The porous body 8 is made of a cellulosic sponge in a compressed state, and the cellulosic sponge is maintained in a compressed state, and when it comes into contact with water, this adds an external factor, which triggers the restoration to the state before compression. Has characteristics. More specifically, the cellulosic sponge is a natural material composed of pulp-derived cellulose and natural fibers (for example, cotton) added as reinforcing fibers.
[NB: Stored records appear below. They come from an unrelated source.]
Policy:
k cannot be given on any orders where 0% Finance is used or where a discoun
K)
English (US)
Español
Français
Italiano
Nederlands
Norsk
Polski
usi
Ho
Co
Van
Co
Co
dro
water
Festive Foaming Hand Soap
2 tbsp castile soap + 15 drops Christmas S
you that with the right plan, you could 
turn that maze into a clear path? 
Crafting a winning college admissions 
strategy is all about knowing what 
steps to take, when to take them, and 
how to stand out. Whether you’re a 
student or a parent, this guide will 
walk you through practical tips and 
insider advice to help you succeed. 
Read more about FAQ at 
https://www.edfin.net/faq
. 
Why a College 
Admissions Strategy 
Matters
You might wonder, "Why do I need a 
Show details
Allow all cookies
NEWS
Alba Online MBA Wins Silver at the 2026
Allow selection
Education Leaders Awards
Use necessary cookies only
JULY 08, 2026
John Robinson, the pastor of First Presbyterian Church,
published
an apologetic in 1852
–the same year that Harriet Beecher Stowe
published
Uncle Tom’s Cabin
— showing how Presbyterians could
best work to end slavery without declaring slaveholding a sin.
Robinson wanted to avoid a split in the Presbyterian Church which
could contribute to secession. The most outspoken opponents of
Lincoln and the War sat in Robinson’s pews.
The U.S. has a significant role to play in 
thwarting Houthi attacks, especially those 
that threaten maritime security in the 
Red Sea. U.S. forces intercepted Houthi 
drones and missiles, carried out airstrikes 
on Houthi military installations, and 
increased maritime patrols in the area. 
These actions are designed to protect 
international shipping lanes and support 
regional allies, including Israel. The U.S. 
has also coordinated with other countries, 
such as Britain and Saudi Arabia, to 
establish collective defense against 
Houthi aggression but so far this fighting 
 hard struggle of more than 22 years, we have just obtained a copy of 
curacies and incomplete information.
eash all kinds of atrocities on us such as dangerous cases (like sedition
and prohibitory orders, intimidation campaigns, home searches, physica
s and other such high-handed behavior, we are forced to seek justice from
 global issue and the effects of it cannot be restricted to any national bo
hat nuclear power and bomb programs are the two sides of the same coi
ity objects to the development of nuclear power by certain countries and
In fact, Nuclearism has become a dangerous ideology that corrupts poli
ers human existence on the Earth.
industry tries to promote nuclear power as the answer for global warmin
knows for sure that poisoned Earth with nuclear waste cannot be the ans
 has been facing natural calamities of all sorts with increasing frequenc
Cellulose has a hydrophilic group (OH) and has a property of being chemically compatible with water. Cellulose-based sponge is a porous material, and when it is dried under pressure, the cellulosic molecules are hydrogen-bonded and maintained in a compressed state, while when exposed to water from this state, the water molecules become cellulose. It has the property of dissociating hydrogen bonds between molecules and restoring them from the compressed state. The cellulosic sponge (porous body 8) is integrated with the support 7 by insert-molding the compressed cellulosic sponge together with the support 7. Therefore, the cellulosic sponge is fixed to the support 7 with a part of the resin material constituting the support 7 impregnated in the cellulosic sponge. Since the slit 81 of the porous body 8 has a shape that does not open on the support 7 side, the resin constituting the support 7 is slit when the porous body 8 is insert-molded together with the support 7. Invasion into 81 is suppressed.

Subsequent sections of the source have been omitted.